→ Records supplied

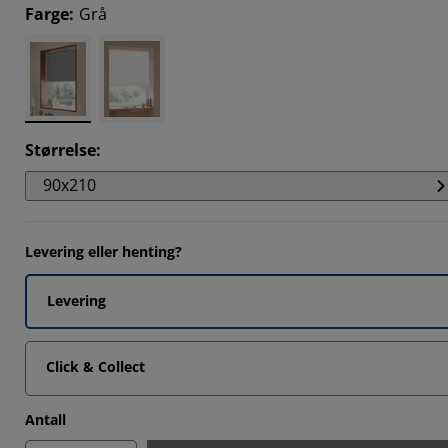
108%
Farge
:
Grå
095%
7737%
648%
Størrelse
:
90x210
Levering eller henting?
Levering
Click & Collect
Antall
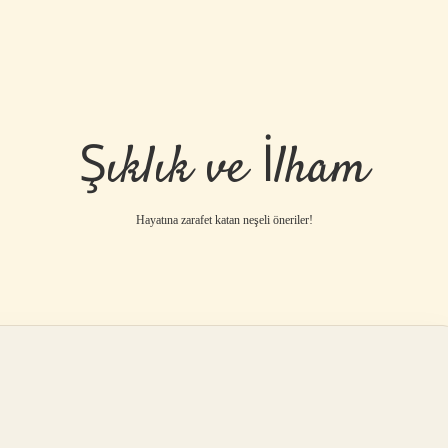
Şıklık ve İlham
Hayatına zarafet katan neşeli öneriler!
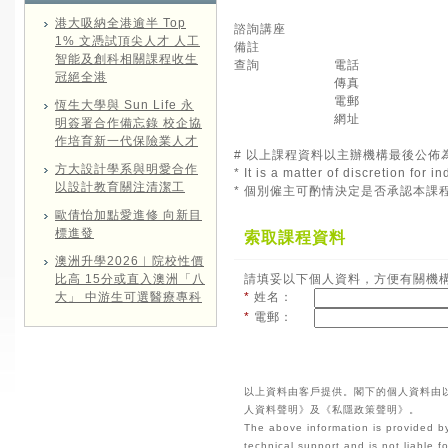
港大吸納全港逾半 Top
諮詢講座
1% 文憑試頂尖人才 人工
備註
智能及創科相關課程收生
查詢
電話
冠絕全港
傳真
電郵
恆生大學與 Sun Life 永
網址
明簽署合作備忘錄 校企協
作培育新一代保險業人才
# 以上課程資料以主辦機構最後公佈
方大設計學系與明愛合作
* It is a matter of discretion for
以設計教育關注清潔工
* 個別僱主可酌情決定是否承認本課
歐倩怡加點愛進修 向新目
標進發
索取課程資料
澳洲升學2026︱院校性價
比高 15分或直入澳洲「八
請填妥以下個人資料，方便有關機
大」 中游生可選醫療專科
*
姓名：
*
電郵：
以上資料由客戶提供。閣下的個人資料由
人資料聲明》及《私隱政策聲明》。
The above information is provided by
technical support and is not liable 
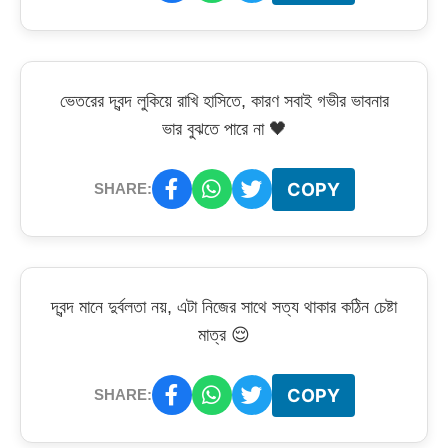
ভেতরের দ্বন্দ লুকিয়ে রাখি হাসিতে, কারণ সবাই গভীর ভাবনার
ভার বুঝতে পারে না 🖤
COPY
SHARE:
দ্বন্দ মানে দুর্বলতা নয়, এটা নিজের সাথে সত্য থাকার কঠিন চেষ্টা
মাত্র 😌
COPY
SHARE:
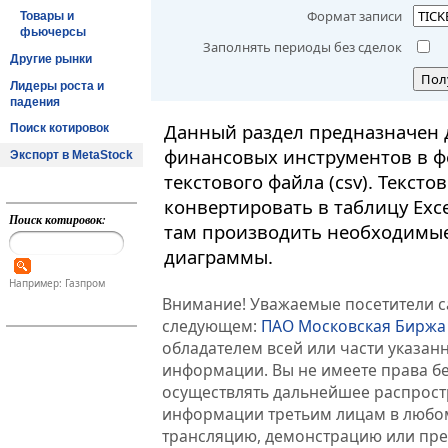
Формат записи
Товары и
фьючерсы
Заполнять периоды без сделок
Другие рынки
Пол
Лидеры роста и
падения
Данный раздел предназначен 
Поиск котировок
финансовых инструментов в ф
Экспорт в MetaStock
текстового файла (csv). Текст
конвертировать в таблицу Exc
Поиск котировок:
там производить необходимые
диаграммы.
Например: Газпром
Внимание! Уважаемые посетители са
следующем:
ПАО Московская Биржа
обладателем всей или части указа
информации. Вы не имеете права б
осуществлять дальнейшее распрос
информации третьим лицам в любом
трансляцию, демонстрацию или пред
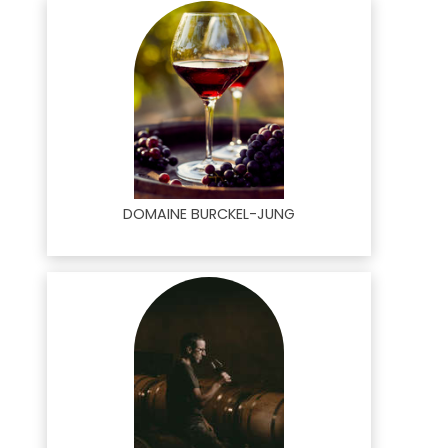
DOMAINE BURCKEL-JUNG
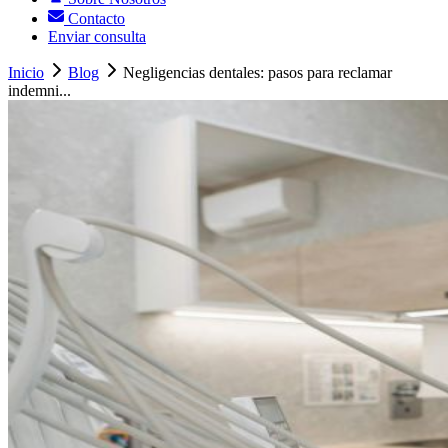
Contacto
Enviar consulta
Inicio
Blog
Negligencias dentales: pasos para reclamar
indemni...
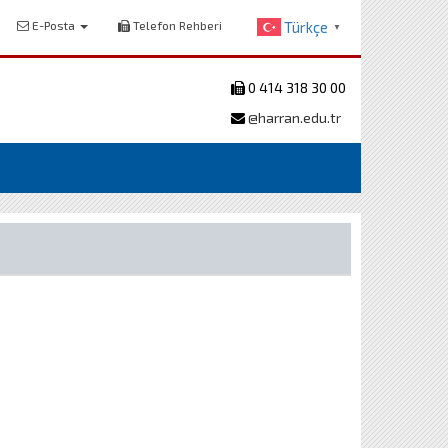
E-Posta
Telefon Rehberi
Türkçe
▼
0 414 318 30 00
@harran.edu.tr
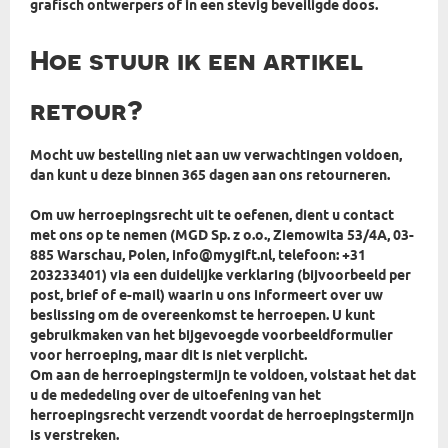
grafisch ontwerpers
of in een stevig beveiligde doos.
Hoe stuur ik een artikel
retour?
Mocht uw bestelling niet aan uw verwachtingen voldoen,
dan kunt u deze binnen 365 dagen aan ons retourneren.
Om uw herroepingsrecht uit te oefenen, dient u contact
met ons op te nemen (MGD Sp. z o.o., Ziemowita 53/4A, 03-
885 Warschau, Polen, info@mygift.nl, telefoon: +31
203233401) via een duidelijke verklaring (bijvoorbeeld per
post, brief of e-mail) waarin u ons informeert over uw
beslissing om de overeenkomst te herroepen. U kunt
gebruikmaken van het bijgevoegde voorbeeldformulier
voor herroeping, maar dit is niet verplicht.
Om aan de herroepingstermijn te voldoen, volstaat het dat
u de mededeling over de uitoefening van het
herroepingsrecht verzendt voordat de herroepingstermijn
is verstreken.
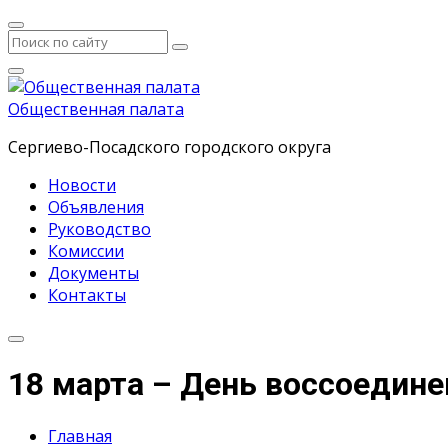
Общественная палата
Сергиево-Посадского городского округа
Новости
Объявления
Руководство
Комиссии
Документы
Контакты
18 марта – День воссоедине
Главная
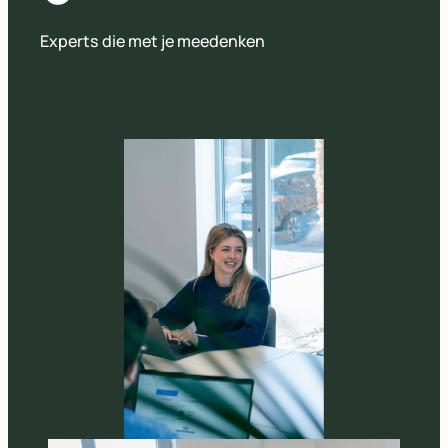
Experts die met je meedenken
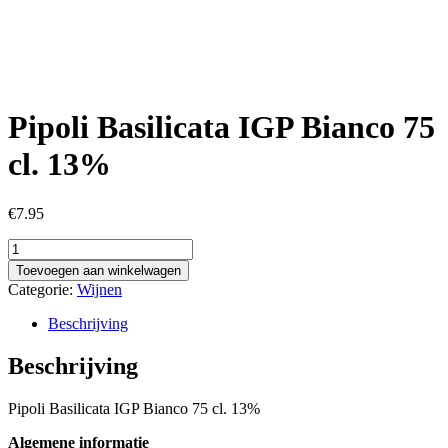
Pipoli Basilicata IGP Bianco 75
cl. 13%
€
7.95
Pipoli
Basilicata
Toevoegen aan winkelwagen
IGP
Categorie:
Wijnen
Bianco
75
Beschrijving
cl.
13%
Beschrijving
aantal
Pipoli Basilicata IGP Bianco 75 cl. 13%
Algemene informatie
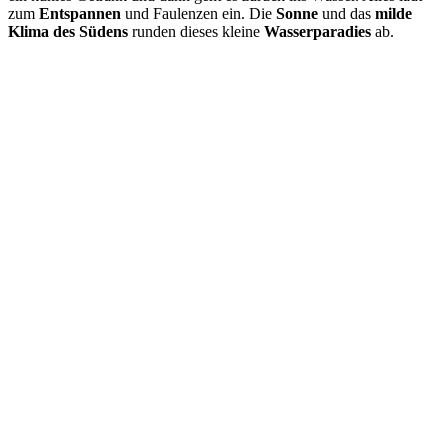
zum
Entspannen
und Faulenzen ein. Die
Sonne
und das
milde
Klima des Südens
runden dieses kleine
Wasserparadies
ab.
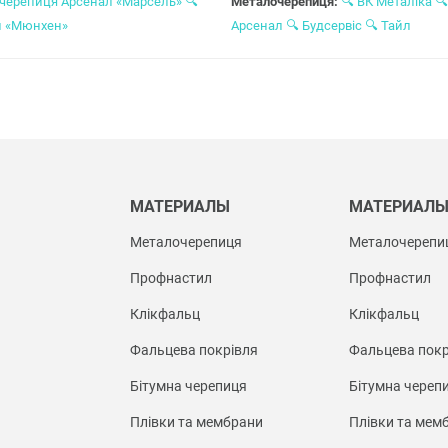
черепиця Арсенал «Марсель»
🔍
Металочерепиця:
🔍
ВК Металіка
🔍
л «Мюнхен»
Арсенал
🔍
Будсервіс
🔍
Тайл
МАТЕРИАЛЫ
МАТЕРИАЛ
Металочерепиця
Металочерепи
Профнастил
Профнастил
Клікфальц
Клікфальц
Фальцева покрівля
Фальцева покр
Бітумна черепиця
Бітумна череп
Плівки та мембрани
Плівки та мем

→ What the task asks
Lines of the material in which the word "Bianco" occurs are to be copied out.

→ Expected answer
Pipoli Basilicata IGP Bianco 75
Bianco
Pipoli Basilicata IGP Bianco 75 cl. 13%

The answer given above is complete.